Krisis yang Sebenarnya Bisa Terlihat dari Keranjang Belanja
Bagi seorang konsultan, justru ini menarik. Jangan hanya melihat laporan GDP. Lihat juga keranjang belanja masyarakat.
Apa yang mulai dikurangi?
Apa yang tetap dibeli?
Apa yang ditunda?
Apa yang justru meningkat?
Misalnya:
Konsumen berhenti membeli mobil baru.
Tetapi membeli aksesori kendaraan.
Berhenti membeli rumah.
Tetapi memperbaiki rumah lama.
Berhenti makan di restoran mahal.
Tetapi tetap membeli makanan premium dalam kemasan kecil.
Berhenti berlibur ke luar negeri.
Tetapi meningkatkan perjalanan domestik.
Di sana ada sebuah pesan penting.
Konsumen tidak berhenti mengonsumsi. Mereka sedang melakukan reprioritas.
Bagi Pebisnis, Ini Bukan Sekadar Masalah Ekonomi
Di sinilah pelajaran pentingnya. Ketika daya beli tertekan, perusahaan sering membuat satu kesalahan: langsung menurunkan harga. Padahal belum tentu itu yang dibutuhkan konsumen. Bisa jadi konsumen masih ingin membeli. Tetapi membutuhkan versi yang lebih terjangkau.

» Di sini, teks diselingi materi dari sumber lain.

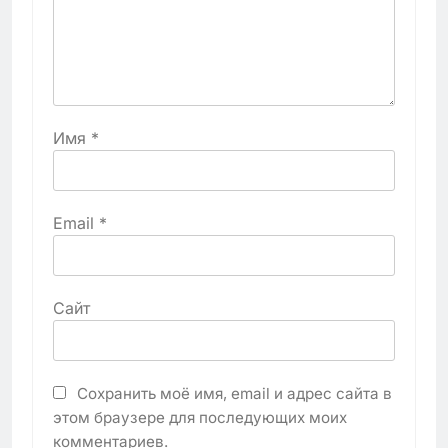
Имя
*
Email
*
Сайт
Сохранить моё имя, email и адрес сайта в
этом браузере для последующих моих
комментариев.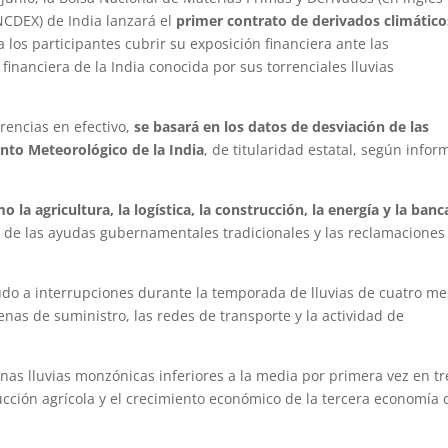
CDEX) de India lanzará el
primer contrato de derivados climático
a los participantes cubrir su exposición financiera ante las
 financiera de la India conocida por sus torrenciales lluvias
erencias en efectivo,
se basará en los datos de desviación de las
nto Meteorológico de la India
, de titularidad estatal, según infor
la agricultura, la logística, la construcción, la energía y la banc
 de las ayudas gubernamentales tradicionales y las reclamaciones
o a interrupciones durante la temporada de lluvias de cuatro me
enas de suministro, las redes de transporte y la actividad de
nas lluvias monzónicas inferiores a la media por primera vez en tr
ucción agrícola y el crecimiento económico de la tercera economía 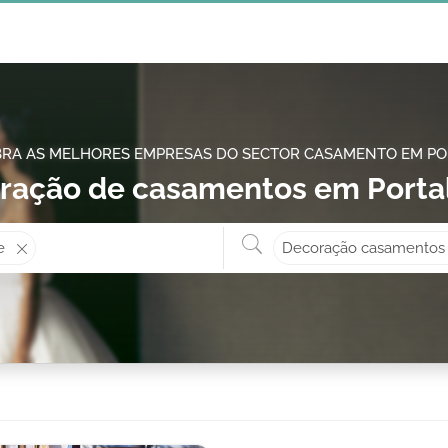
RA AS MELHORES EMPRESAS DO SECTOR CASAMENTO EM P
ração de casamentos em Porta
Onde? ex: Cascais
O que 
e
Decoração casamentos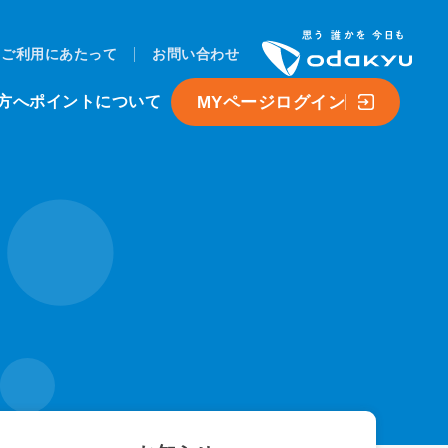
ご利用にあたって
お問い合わせ
MYページログイン
方へ
ポイントについて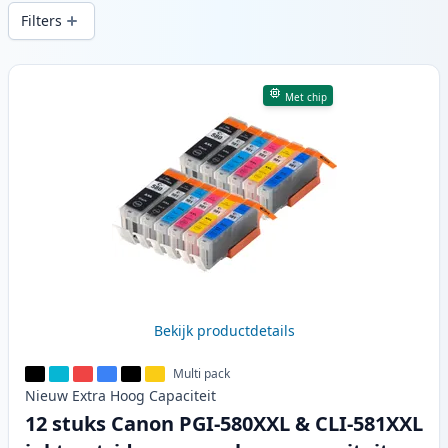
snelle levering vanuit lokale voorraad in .
Filters
Producten
Met chip
Bekijk productdetails
Multi pack
Nieuw
Extra Hoog
Capaciteit
12 stuks Canon PGI-580XXL & CLI-581XXL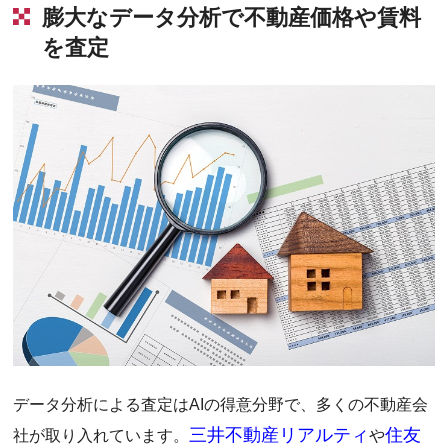
膨大なデータ分析で不動産価格や賃料
を査定
データ分析による査定はAIの得意分野で、多くの不動産会
三井不動産リアルティ
住友
社が取り入れています。
や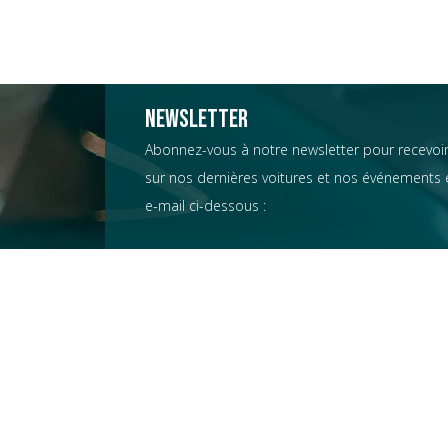
Newsletter
Abonnez-vous à notre newsletter pour recevoir
sur nos dernières voitures et nos événements e
e-mail ci-dessous :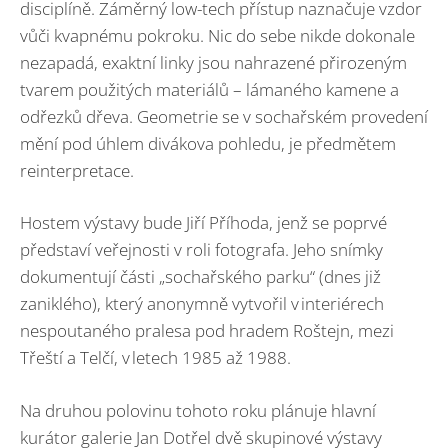
disciplíně. Záměrný low-tech přístup naznačuje vzdor
vůči kvapnému pokroku. Nic do sebe nikde dokonale
nezapadá, exaktní linky jsou nahrazené přirozeným
tvarem použitých materiálů – lámaného kamene a
odřezků dřeva. Geometrie se v sochařském provedení
mění pod úhlem divákova pohledu, je předmětem
reinterpretace.
Hostem výstavy bude Jiří Příhoda, jenž se poprvé
představí veřejnosti v roli fotografa. Jeho snímky
dokumentují části „sochařského parku“ (dnes již
zaniklého), který anonymně vytvořil v interiérech
nespoutaného pralesa pod hradem Roštejn, mezi
Třeští a Telčí, v letech 1985 až 1988.
Na druhou polovinu tohoto roku plánuje hlavní
kurátor galerie Jan Dotřel dvě skupinové výstavy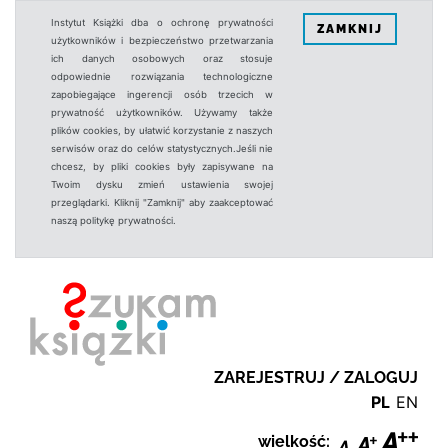
Instytut Książki dba o ochronę prywatności
ZAMKNIJ
użytkowników i bezpieczeństwo przetwarzania
ich danych osobowych oraz stosuje
odpowiednie rozwiązania technologiczne
zapobiegające ingerencji osób trzecich w
prywatność użytkowników. Używamy także
plików cookies, by ułatwić korzystanie z naszych
serwisów oraz do celów statystycznych.Jeśli nie
chcesz, by pliki cookies były zapisywane na
Twoim dysku zmień ustawienia swojej
przeglądarki. Kliknij "Zamknij" aby zaakceptować
naszą politykę prywatności.
ZAREJESTRUJ / ZALOGUJ
PL
EN
wielkość: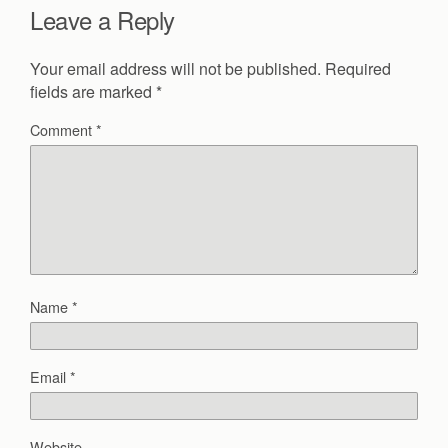
Leave a Reply
Your email address will not be published.
Required
fields are marked
*
Comment
*
Name
*
Email
*
Website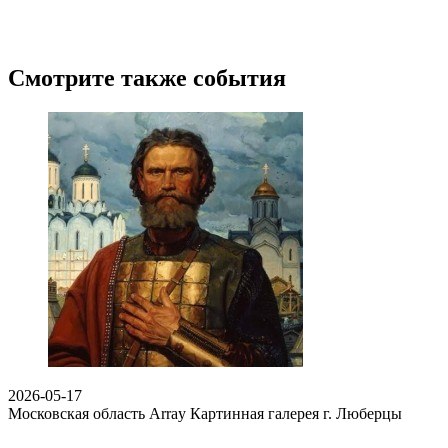
Смотрите также события
2026-05-17
Московская область Array
Картинная галерея г. Люберцы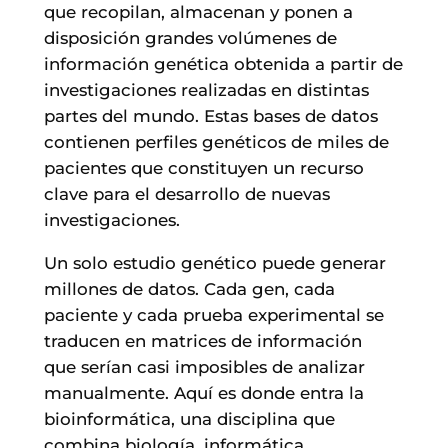
que recopilan, almacenan y ponen a
disposición grandes volúmenes de
información genética obtenida a partir de
investigaciones realizadas en distintas
partes del mundo. Estas bases de datos
contienen perfiles genéticos de miles de
pacientes que constituyen un recurso
clave para el desarrollo de nuevas
investigaciones.
Un solo estudio genético puede generar
millones de datos. Cada gen, cada
paciente y cada prueba experimental se
traducen en matrices de información
que serían casi imposibles de analizar
manualmente. Aquí es donde entra la
bioinformática, una disciplina que
combina biología, informática,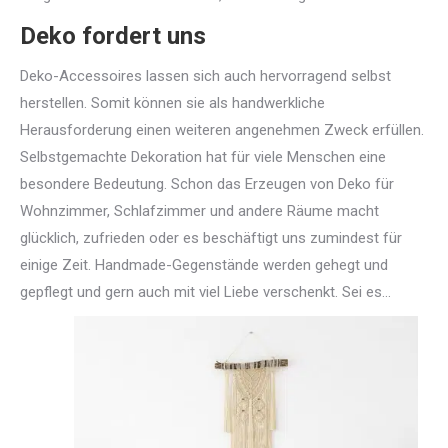
Deko fordert uns
Deko-Accessoires lassen sich auch hervorragend selbst
herstellen. Somit können sie als handwerkliche
Herausforderung einen weiteren angenehmen Zweck erfüllen.
Selbstgemachte Dekoration hat für viele Menschen eine
besondere Bedeutung. Schon das Erzeugen von Deko für
Wohnzimmer, Schlafzimmer und andere Räume macht
glücklich, zufrieden oder es beschäftigt uns zumindest für
einige Zeit. Handmade-Gegenstände werden gehegt und
gepflegt und gern auch mit viel Liebe verschenkt. Sei es…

Maka perusahaan dapat membuat:
ukuran lebih kecil,
kemasan ekonomis,
paket bundling,
produk entry level,
produk refill,
produk premium dalam ukuran mini,
subscription,
loyalty program.
Dengan kata lain: Jangan hanya bertanya, "Bagaimana membuat harga lebih murah?"
Tanyakan: "Bagaimana membuat konsumen tetap mendapatkan pengalaman yang mereka inginkan dengan uang yang lebih sedikit?"
Ini jauh lebih strategis.
Inilah Konsep "Lipstick Effect" dalam Bisnis
Misalnya seseorang biasanya membeli parfum seharga Rp2 juta. Ketika kondisi ekonomi semakin tidak pasti, ia mungkin tidak lagi membeli parfum Rp2 juta. Tetapi bukan berarti ia berhenti ingin menggunakan parfum. Ia mungkin berpindah ke produk Rp500 ribu.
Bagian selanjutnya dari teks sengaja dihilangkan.